“Os olhos de todas as
gerações futuras estão sobre vocês. E se vocês optarem pelo fracasso, eu digo
que nunca iremos perdoá-los” - Greta Thunberg (Nova York, 23/09/2019).
O mundo caminha para uma Terra
cada vez mais inóspita e inabitável. O colapso ambiental já se vislumbra no
horizonte. Porém, os governos, a iniciativa privada e inúmeros políticos de
diversas orientações ideológicas continuam ignorando a catástrofe ecológica que
se avizinha. O cenário climático que se desenha para o final do século XXI não
é nada ameno e agradável.
Porém, somente 0,2% dos adultos
de hoje, que nasceram no século XX, devem estar vivos em 2100 e apenas 8% da
população de 2100 será composta pelos jovens de 0 a 19 anos atuais. Portanto,
as consequências mais drásticas da crise climática e ambiental serão sentidas,
em menor grau, pelas crianças e adolescentes atuais e, em maior grau, pelas
gerações futuras que ainda nem nasceram.
A população mundial em 2100
deve alcançar o valor de 10,87 bilhões de habitantes, segundo a projeção média
da Divisão de População da ONU. A tabela abaixo mostra a população mundial de
2100 por grupos etários. Nota-se que os 91,9%, dos quase 11 bilhões de
habitantes de 2100, vão nascer a partir de 2020. Ou seja, 9,99 bilhões de habitantes
– cerca de 92% da população prevista para 2100 – ainda não nasceram e vão
começar a ver a luz do sol a partir do ano que vem.
Portanto, quando estamos
falando da emergência climática e do colapso ambiental previsto, no máximo, até
o final do século, estamos falando dos efeitos sobre uma população que ainda
não existe. Somente 8% da população de 2100 terão nascido entre os anos de 2000
e 2019 e apenas a fração de 0,2% terá nascido no século XX. Por outro lado, um
montante de 6,5 bilhões de habitantes – 59,9% da população de 2100 – só vai
nascer a partir de 2050.
Segundo as projeções da ONU,
entre 2020 e 2100, o número de nascimentos será de 10,89 bilhões e o número de
óbitos de 7,8 bilhões. A diferença de 3,1 bilhões somados à atual população
dará o resultado do número de habitantes em 2100.

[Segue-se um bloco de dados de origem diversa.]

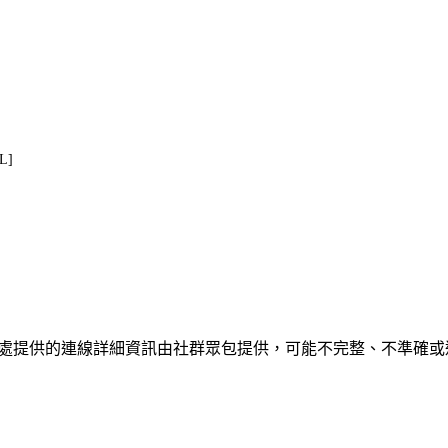
EL]
、聯繫或關係。此處提供的連線詳細資訊由社群眾包提供，可能不完整、不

Ou seja, a maioria absoluta dos
habitantes que vão ser impactos da degradação ambiental e climática no final do
século XXI ainda não nasceu e, desta forma, não pode votar e nem pressionar as
lideranças globais para mudar o padrão de produção e consumo contemporâneo. O
vandalismo ecológico atual viola os direitos das gerações que ainda não
nasceram.
A população mundial de 2020
está estimada em 7,79 bilhões de habitantes, sendo 2,59 bilhões de jovens
nascidos entre os anos 2000 e 2020. Apesar de representar 33% da população
atual, a grande maioria está excluída das instituições de representação da
democracia formal – nos países onde existe democracia – ou nem sequer são
considerados onde a democracia é apenas uma utopia. Somente 612 milhões de
jovens estão na faixa de 15 a 19 anos (7,9% do total populacional). Destes mais
de dois bilhões e meio de jovens atuais, apenas 862 milhões vão estar vivos
entre 2080 e 2100.
O fato é que o mundo é dirigido
por adultos e idosos que, presos no imediatismo das respostas às demandas
sociais mais urgentes, não costumam olhar para o substrato ecológico e nem para
as demandas de longo prazo, pois não operam ou enxergam numa escala de tempo
muito além da sobrevida média das gerações mais velhas.
Portanto, os jovens atuais têm
pouco poder de decisão e as populações passadas e as gerações atuais de adultos
e idosos estão deixando uma herança maldita, em termos ambientais, para as
populações futuras, aquelas que ainda nem sonham em nascer.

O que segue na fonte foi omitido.